Supplemental disclosures of cash flow information:

                                                      For the six months
                                                      ended December 31,
                                                        1998      1997  
                                                                  (in thousands)
Cash paid during the period for:                        
    Interest                                           $ 1,230   $ 1,575       
    Income taxes                                       $ 5,693   $ 2,872 



     The Company did not enter into any capital lease agreements for the six
months ended December 31, 1998.  The Company entered into capital lease
agreements totaling $67,314 for the six months ended December 31, 1997.



Disclosure of accounting policy:
     For purposes of the statement of cash flows, the Company considers all
highly liquid instruments with original maturities of three months or less to be
cash equivalents.





























        The accompanying notes to consolidated financial statements
                 are an integral part of these statements.
                     BALDWIN TECHNOLOGY COMPANY, INC.

                NOTES TO CONSOLIDATED FINANCIAL STATEMENTS
                                (Unaudited)



Note 1 - General:
     
     Baldwin Technology Company, Inc. (Baldwin, or the Company) is engaged
primarily in the development, manufacture and sale of material handling,
accessory, and control equipment for the printing industry.

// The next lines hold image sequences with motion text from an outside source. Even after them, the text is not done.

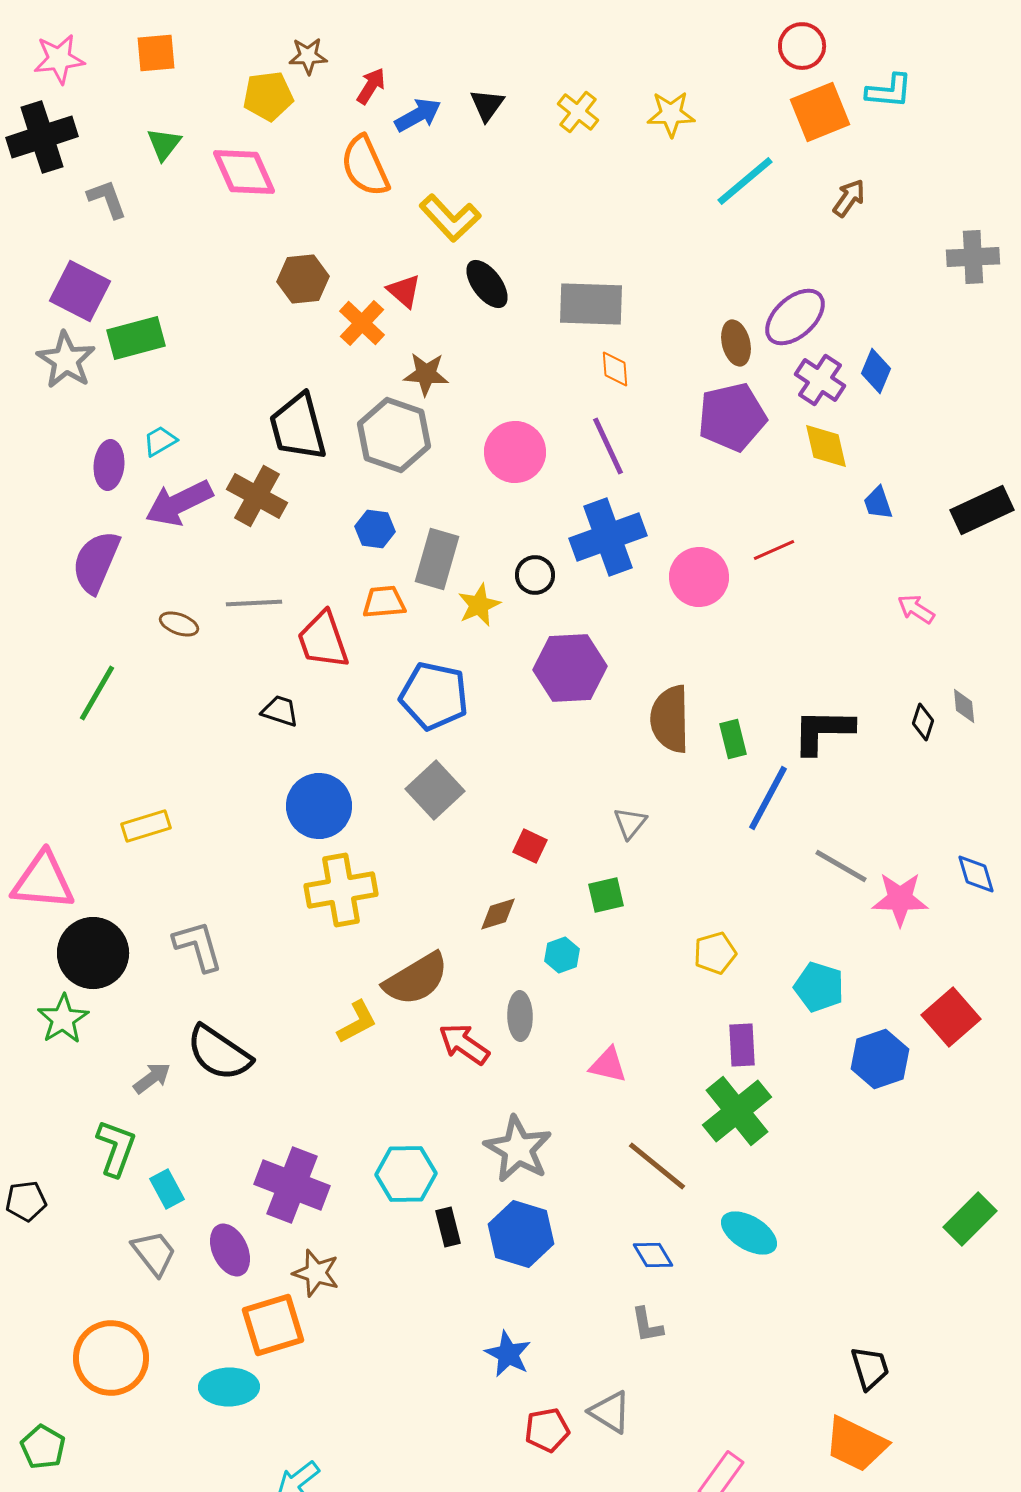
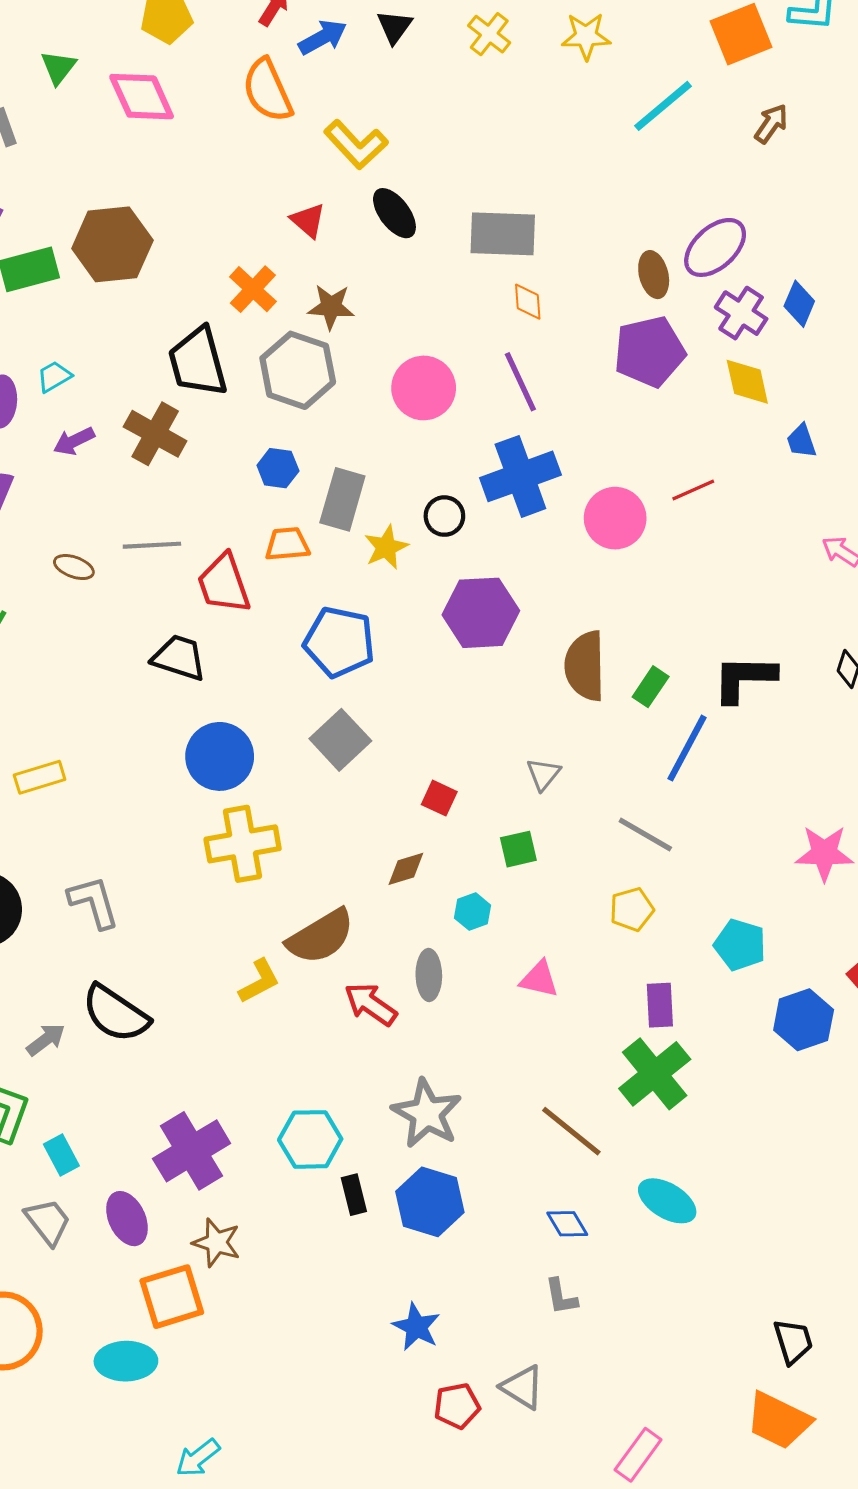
brown hexagon: (303, 279) -> (112, 244), moved, size x1.5
orange cross: (362, 323) -> (253, 289), moved
purple arrow: (179, 503) -> (74, 441), size x0.6
black trapezoid: (280, 711) -> (179, 658), size x1.4
green rectangle: (733, 739) -> (651, 687), turned 48
gray line: (841, 866) -> (645, 834), moved
pink triangle: (608, 1065) -> (539, 979), moved
purple cross: (292, 1185) -> (192, 1151), turned 38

     The consolidated financial statements include the accounts of Baldwin and
its subsidiaries and reflect all adjustments (consisting of only normal 
recurring adjustments) which are, in the opinion of management, necessary to 
present a fair statement of the results for the interim periods.  Operating 
results for the three month and six month periods ended December 31, 1998 are
not necessarily indicative of the results that may be expected for the year 
ending June 30, 1999. All significant inter-company transactions have been 
eliminated in consolidation.


Note 2 - Earnings per share:

     In fiscal 1998, the Company adopted Financial Accounting Standards Board
Statement No. 128, "Earnings per Share" (FAS 128).  FAS 128 applies to entities
with publicly held common stock or potential common stock and is effective for
financial statements issued for periods ending after December 15, 1997.  The
weighted average number of shares outstanding used to compute basic earnings per
share amounted to 16,887,000 and 17,001,000 for the three and six month periods
ended December 31, 1998 as compared to 17,135,000 and 17,129,000 for the three
and six month periods ended December 31, 1997, respectively.  The weighted
average number of shares outstanding used to compute diluted earnings per share
amounted to 17,285,000 and 17,395,000 for the three and six month periods ended
December 31, 1998 as compared to 17,528,000 and 17,562,000 for the three and six
month periods ended December 31, 1997, respectively, which include the weighted
average shares of potentially dilutive securities, primarily outstanding options
to purchase the Company's common stock, of 398,000 and 394,000 shares for the
1998 periods ended, and 393,000 and 433,000 for the 1997 periods ended,
respectively.  The Company has restated the prior periods and has presented
basic and diluted income per share for each period.


Note 3 - Inventories:

     Inventories consist of the following:-  
                                                 
                                    December 31,           June 30,
                                        1998                 1998   
   
     Raw material                     $12,405,000        $14,158,000
     In process                        17,295,000         11,732,000
     Finished goods                     9,951,000          9,276,000
                                      $39,651,000        $35,166,000


     Inventories decreased by $1,211,000 due to translation effects of foreign
currency from June 30, 1998 to December 31, 1998.

Note 4 - Common Stock:

     Stock Options:-
     
     At the Annual Meeting of Stockholders held on November 12, 1998, the
Stockholders approved the adoption of the Baldwin Technology Company, Inc. 1998
Non-Employee Directors' Stock Option Plan (the "1998 Plan") which provides for
the issuance of options to purchase up to an aggregate of 250,000 shares of the
Company's Class A Common Stock to non-employee Directors of the Company.  Under
the 1998 Plan, each year, each eligible Director would receive a grant of 
options to purchase 3,000 shares of the Company's Class A Common Stock.  The 
options would be granted at the fair market value on the date of grant, and 
would vest one-third per year on each succeeding anniversary of the date of 
grant.  The 1990 Directors' Stock Option Plan (the "1990 Plan") was terminated
in connection with the approval of the 1998 Plan, provided however, that 
outstanding options under the 1990 Plan will continue to be subject to the 
terms thereof.

     Pursuant to the adoption of the 1998 Plan, on November 13, 1998, six (6)
eligible non-employee Directors of the Company were automatically granted non-
qualified options to purchase 3,000 shares each (for a total of 18,000 shares)
of Class A Common Stock at an exercise price of $5.50 per share, the fair 
market value on the date of grant.

     On August 11, 1998 the Board of Directors granted non-qualified options to
purchase 200,000 shares of the Company's Class A Common Stock to certain
executives and key personnel under the Company's 1996 Stock Option Plan at an
exercise price of $5.50 per share, the fair market value on the date of grant. 
The options granted are otherwise identical with regard to restrictions to the
options previously granted under this plan.
     


























                     BALDWIN TECHNOLOGY COMPANY, INC.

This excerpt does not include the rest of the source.